"""

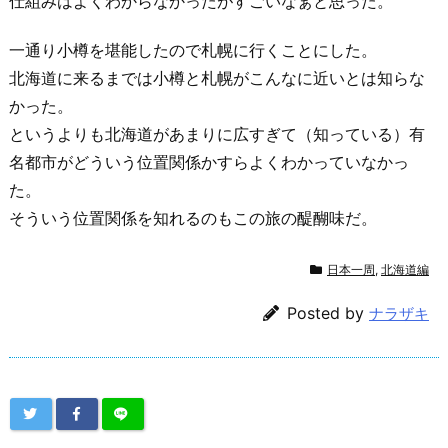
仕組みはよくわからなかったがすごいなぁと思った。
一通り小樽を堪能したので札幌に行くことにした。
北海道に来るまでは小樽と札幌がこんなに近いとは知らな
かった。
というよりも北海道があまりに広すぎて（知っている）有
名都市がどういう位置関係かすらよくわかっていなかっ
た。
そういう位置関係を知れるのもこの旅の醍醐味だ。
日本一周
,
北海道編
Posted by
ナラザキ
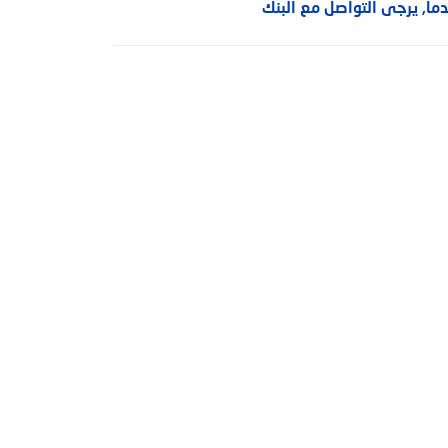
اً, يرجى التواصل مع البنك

"""
"""

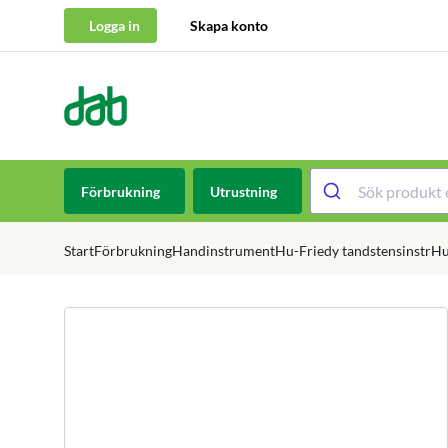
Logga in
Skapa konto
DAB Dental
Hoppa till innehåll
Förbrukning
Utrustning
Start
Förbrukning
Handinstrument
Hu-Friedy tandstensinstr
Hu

"""
"""

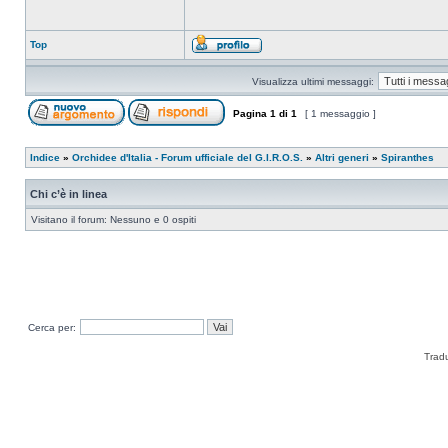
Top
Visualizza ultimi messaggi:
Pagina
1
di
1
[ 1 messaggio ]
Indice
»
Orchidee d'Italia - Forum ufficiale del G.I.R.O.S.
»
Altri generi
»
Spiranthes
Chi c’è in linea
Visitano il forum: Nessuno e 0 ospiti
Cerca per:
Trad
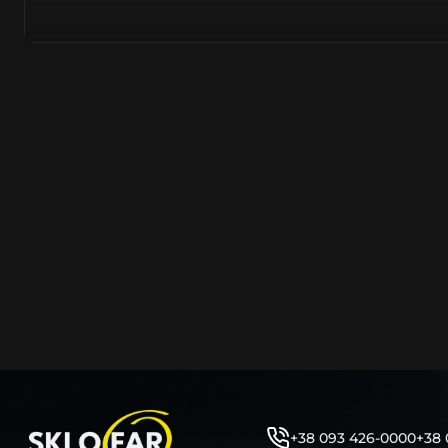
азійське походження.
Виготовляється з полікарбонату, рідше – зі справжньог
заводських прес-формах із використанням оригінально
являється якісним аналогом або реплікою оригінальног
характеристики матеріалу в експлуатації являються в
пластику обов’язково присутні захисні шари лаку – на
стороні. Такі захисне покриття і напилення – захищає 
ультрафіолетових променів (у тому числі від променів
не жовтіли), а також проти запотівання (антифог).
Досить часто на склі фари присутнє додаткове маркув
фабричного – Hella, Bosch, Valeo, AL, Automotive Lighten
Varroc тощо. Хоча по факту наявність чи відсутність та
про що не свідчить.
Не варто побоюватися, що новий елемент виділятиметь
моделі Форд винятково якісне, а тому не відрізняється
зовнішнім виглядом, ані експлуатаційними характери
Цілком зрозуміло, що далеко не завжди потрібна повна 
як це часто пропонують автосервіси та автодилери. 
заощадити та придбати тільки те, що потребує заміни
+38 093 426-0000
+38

"""

To do:
Taking the entries above, copy word for word the lines from the one with "仕組みはよくわからなかったがすごいなぁと思った。" up to and including the one with "اً, يرجى التواصل مع البنك", without any picture.

The completed task:
仕組みはよくわからなかったがすごいなぁと思った。
一通り小樽を堪能したので札幌に行くことにした。
北海道に来るまでは小樽と札幌がこんなに近いとは知らな
かった。
というよりも北海道があまりに広すぎて（知っている）有
名都市がどういう位置関係かすらよくわかっていなかっ
た。
そういう位置関係を知れるのもこの旅の醍醐味だ。
日本一周
,
北海道編
Posted by
ナラザキ
اً, يرجى التواصل مع البنك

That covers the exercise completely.